In a report from Trepp, the data provider said that the delinquency rate for CMBS commercial real estate loans continued to rise in April, although the rate of increase slowed compared with March's accelerated pace.
The market was "taken by surprise" last month, according to the firm's publication TreppWire, when delinquencies increased 89 basis points. Around 40 basis points of that increase was a result of the massive Stuyvesant Town loan becoming delinquent.
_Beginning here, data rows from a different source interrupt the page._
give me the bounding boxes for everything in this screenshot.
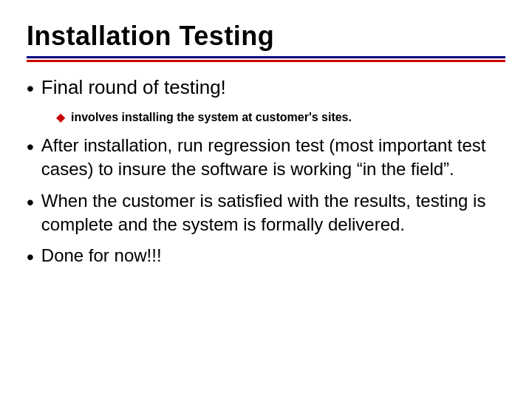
divider-red-line bbox=[27, 60, 505, 62]
bullet-text-2: After installation, run regression test … bbox=[41, 134, 505, 182]
divider-blue-line bbox=[27, 56, 505, 58]
bullet-item-4: • Done for now!!! bbox=[27, 244, 505, 270]
bullet-dot-4: • bbox=[27, 244, 34, 270]
slide-content: • Final round of testing! ◆ involves ins… bbox=[27, 75, 505, 378]
bullet-text-1: Final round of testing! bbox=[41, 75, 226, 100]
bullet-item-3: • When the customer is satisfied with th… bbox=[27, 189, 505, 237]
sub-bullet-arrow-1: ◆ bbox=[56, 109, 65, 126]
sub-bullet-item-1: ◆ involves installing the system at cust… bbox=[56, 109, 505, 126]
title-divider bbox=[27, 56, 505, 62]
bullet-text-3: When the customer is satisfied with the … bbox=[41, 189, 505, 237]
slide: Installation Testing • Final round of te… bbox=[0, 0, 532, 399]
sub-bullet-text-1: involves installing the system at custom… bbox=[71, 109, 352, 126]
slide-title: Installation Testing bbox=[27, 21, 505, 52]
bullet-item-2: • After installation, run regression tes… bbox=[27, 134, 505, 182]
bullet-item-1: • Final round of testing! bbox=[27, 75, 505, 102]
bullet-dot-3: • bbox=[27, 189, 34, 216]
bullet-dot-1: • bbox=[27, 75, 34, 102]
bullet-text-4: Done for now!!! bbox=[41, 244, 162, 267]
bullet-dot-2: • bbox=[27, 134, 34, 160]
Despite this, the 49 basis point net rise was more than twice the increase posted in February.
In April, the percentage of loans that are 30 or more days delinquent, in foreclosure or REO rose significantly by 41 basis points, placing the overall delinquency rate at 8.02%.
While the modestly lower increase in the delinquency rate might be a cause for optimism, the percentage of loans seriously impaired remains sobering.
Overall, the percentage of loans seriously delinquent (60 days +, in foreclosure, REO, or non-performing balloons) jump 48 basis points is now over 7% for the first time
TreppWire published these figures:
Delinquencies hit the 8% level only a month after breaking the 7% level, rising 41 basis points.
The percent of loans 30 or more days delinquent or in foreclosure are the following: April: 8.02%; March: 7.61%; February: 6.72%.
Delinquency level of 8.02% is the highest in the CMBS market's history.
If defeased loans were taken out of the picture, the overall delinquency rate would be 8.58%.
The percentage of loans seriously delinquent (60+, in foreclosure, REO, or nonperforming balloons) at 7.14% or up 48 basis points.